В ту ночь Лена так и не смогла уснуть, несмотря на проглоченную таблетку веронала. Усталость была, но закрыть глаза и погрузиться в сон мешала неизвестность. Лена знала, что Войтек ушел из Розенбурга почти сразу же после их разговора. Столько времени прошло с этой поры! За окном успело потемнеть сумерками. Поэтому Лена до сих пор не понимала, удачно ли все происходит для них или нет.

Что, если тело нашли раньше, чем до него добрался Войтек? Что, если его самого схватили? Что, если вот-вот на пороге замка появятся эсэсовцы?

Только около полуночи раздался легкий стук в дверь, и на пороге появился поляк, усталый и грязный, но довольный. Он протянул Лене документы, и она с трудом удержалась на ногах от облегчения, нахлынувшего на нее волной.

— Никто теперь ни за что не найдет этого ублюдка, — произнес Войтек так уверенно, что Лена поняла — тело надежно укрыто. — Зато теперь у нас есть форма полицейского и его документы. Я бы сказал, что все, что ни делается, но… Как ты сама, Лена? Успокоилась?
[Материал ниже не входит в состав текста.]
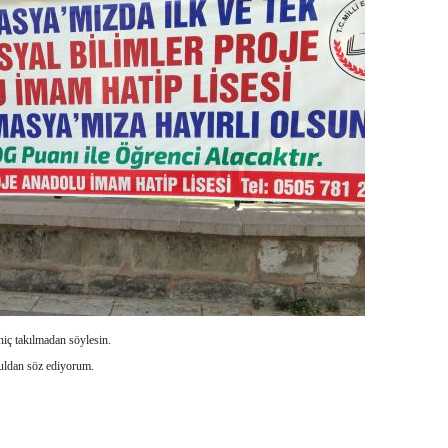
hiç takılmadan söylesin.
uldan söz ediyorum.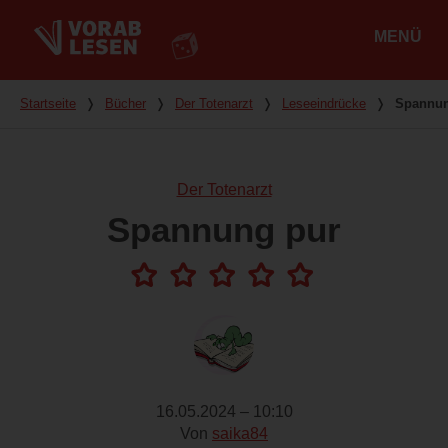
MENÜ
Hauptmenü
Du bist hier
Startseite
❭
Bücher
❭
Der Totenarzt
❭
Leseeindrücke
❭
Spannun
Der Totenarzt
Spannung pur
16.05.2024 – 10:10
Von
saika84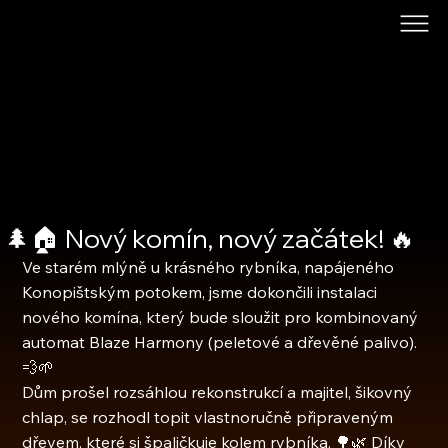
🌲🏠 Nový komín, nový začátek! 🔥
Ve starém mlýně u krásného rybníka, napájeného 
Konopištským potokem, jsme dokončili instalaci 
nového komína, který bude sloužit pro kombinovaný 
automat Blaze Harmony (peletové a dřevěné palivo). 
💨🌱
Dům prošel rozsáhlou rekonstrukcí a majitel, šikovný 
chlap, se rozhodl topit vlastnoručně připraveným 
dřevem, které si špaličkuje kolem rybníka. 🌳🌿 Díky 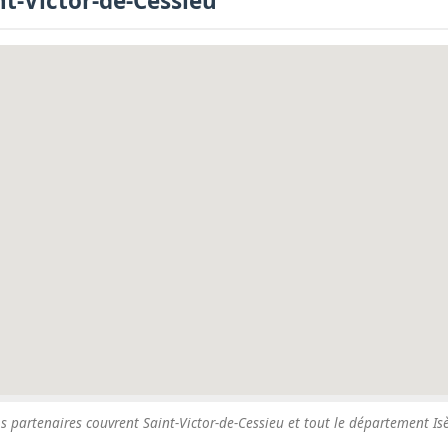
nt-Victor-de-Cessieu
s partenaires couvrent Saint-Victor-de-Cessieu et tout le département Isè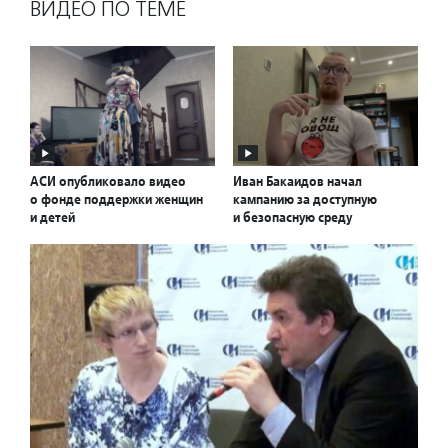
ВИДЕО ПО ТЕМЕ
АСИ опубликовало видео
Иван Бакаидов начал
о фонде поддержки женщин
кампанию за доступную
и детей
и безопасную среду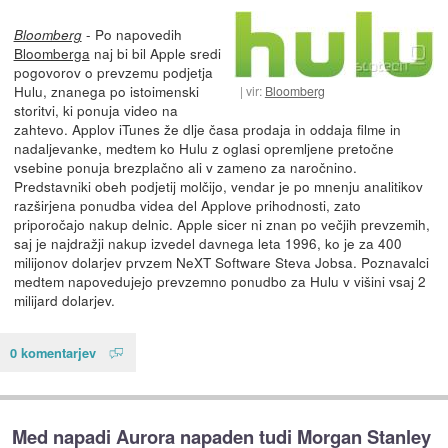
- Po napovedih
Bloomberg
Bloomberga
naj bi bil Apple sredi
pogovorov o prevzemu podjetja
Hulu, znanega po istoimenski
vir:
Bloomberg
storitvi, ki ponuja video na
zahtevo. Applov iTunes že dlje časa prodaja in oddaja filme in
nadaljevanke, medtem ko Hulu z oglasi opremljene pretočne
vsebine ponuja brezplačno ali v zameno za naročnino.
Predstavniki obeh podjetij molčijo, vendar je po mnenju analitikov
razširjena ponudba videa del Applove prihodnosti, zato
priporočajo nakup delnic. Apple sicer ni znan po večjih prevzemih,
saj je najdražji nakup izvedel davnega leta 1996, ko je za 400
milijonov dolarjev prvzem NeXT Software Steva Jobsa. Poznavalci
medtem napovedujejo prevzemno ponudbo za Hulu v višini vsaj 2
milijard dolarjev.
0 komentarjev
Med napadi Aurora napaden tudi Morgan Stanley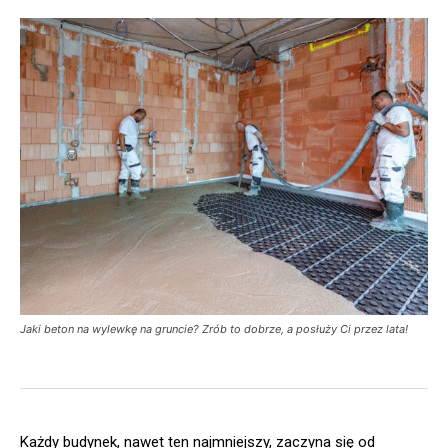
Jaki beton na wylewkę na gruncie? Zrób to dobrze, a posłuży Ci przez lata!
Każdy budynek, nawet ten najmniejszy, zaczyna się od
Он коснулся пальцами ее волос, которые стали заметно короче теперь, и улыбнулся грустно, глядя на нее со странным выражением в глазах:

— Я бы отдал все, лишь бы этого не случилось…

— Я не хочу говорить об этом, — тихо оборвала Лена и отстранилась, чтобы прядь волос выскользнула его пальцев. Ей были неприятны чужие прикосновения. Близость мужчины, пусть и знакомого, почему-то нервировала. Вдруг захотелось, чтобы Войтек ушел из ее комнаты, где ему было запрещено находиться.

— Спасибо, что помог, Войтек. Без тебя я бы не справилась, — сказала она от всего сердца.

— Ты же знаешь, я для тебя сделаю все, — ответил на это поляк перед уходом, улыбаясь ей с нежностью. — И для меня ничего не поменялось… Несмотря на то, что сделала эта курва.

Письмо Рихарда Лена развернула только утром, когда собиралась к завтраку. Понимала, что едва развернет лист бумаги и прочитает строки, написанные уже знакомым почерком, то снова лишится самообладания, которое с трудом восстановила за ночь. Так и вышло. Только она прочитала «Моя нежно любимая Ленхен…», как слова расплылись перед глазами из-за слез.

Как она скажет ему о том, что произошло? Как объяснит, почему оказалась в лесу одна, проигнорировав его приказы? Рихард пытался предупредить, сделать все, что было в его силах, чтобы уберечь ее. Правду сказать было нельзя, а никакая ложь не была бы достаточным оправданием. Он просил ее, взял с нее обещание, а она нарушила свое слово. Она не сберегла себя. Для него не сберегла.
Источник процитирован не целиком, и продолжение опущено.